Source data:

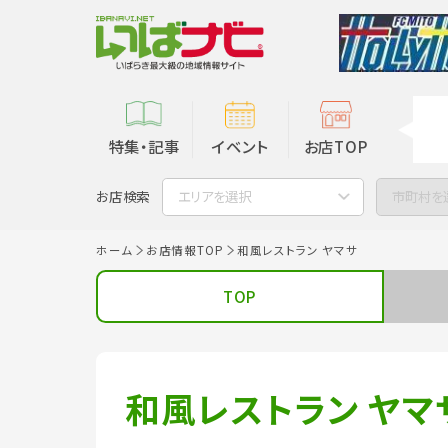
特集・記事
イベント
お店TOP
お店検索
エリアを選択
市町村を
ホーム
お店情報TOP
和風レストラン ヤマサ
TOP
和風レストラン ヤマ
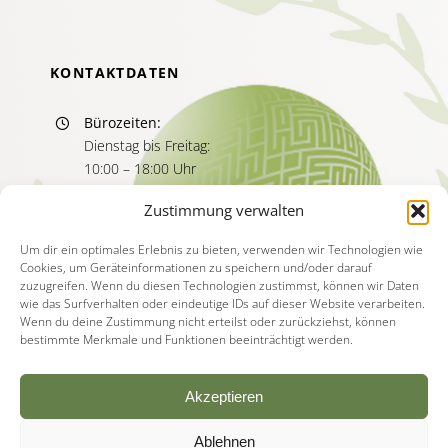
KONTAKTDATEN
Bürozeiten:
Dienstag bis Freitag:
10:00 – 18:00 Uhr
Sprechzeiten:
Zustimmung verwalten
Dienstag bis Freitag
11:00 – 13:00 Uhr
Um dir ein optimales Erlebnis zu bieten, verwenden wir Technologien wie
Cookies, um Geräteinformationen zu speichern und/oder darauf
15:00 – 17:00 Uhr
zuzugreifen. Wenn du diesen Technologien zustimmst, können wir Daten
wie das Surfverhalten oder eindeutige IDs auf dieser Website verarbeiten.
Wenn du deine Zustimmung nicht erteilst oder zurückziehst, können
bestimmte Merkmale und Funktionen beeinträchtigt werden.
Akzeptieren
Ablehnen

Task to complete:
Line by line, restate the data above exactly as it stands, minus the pictures.

Solution to this problem:
特集・記事
イベント
お店TOP
お店検索
エリアを選択
市町村を
ホーム
お店情報TOP
和風レストラン ヤマサ
TOP
和風レストラン ヤマ
KONTAKTDATEN
Bürozeiten:
Dienstag bis Freitag:
10:00 – 18:00 Uhr
Sprechzeiten:
Zustimmung verwalten
Dienstag bis Freitag
11:00 – 13:00 Uhr
Um dir ein optimales Erlebnis zu bieten, verwenden wir Technologien wie
Cookies, um Geräteinformationen zu speichern und/oder darauf
15:00 – 17:00 Uhr
zuzugreifen. Wenn du diesen Technologien zustimmst, können wir Daten
wie das Surfverhalten oder eindeutige IDs auf dieser Website verarbeiten.
Wenn du deine Zustimmung nicht erteilst oder zurückziehst, können
bestimmte Merkmale und Funktionen beeinträchtigt werden.
Akzeptieren
Ablehnen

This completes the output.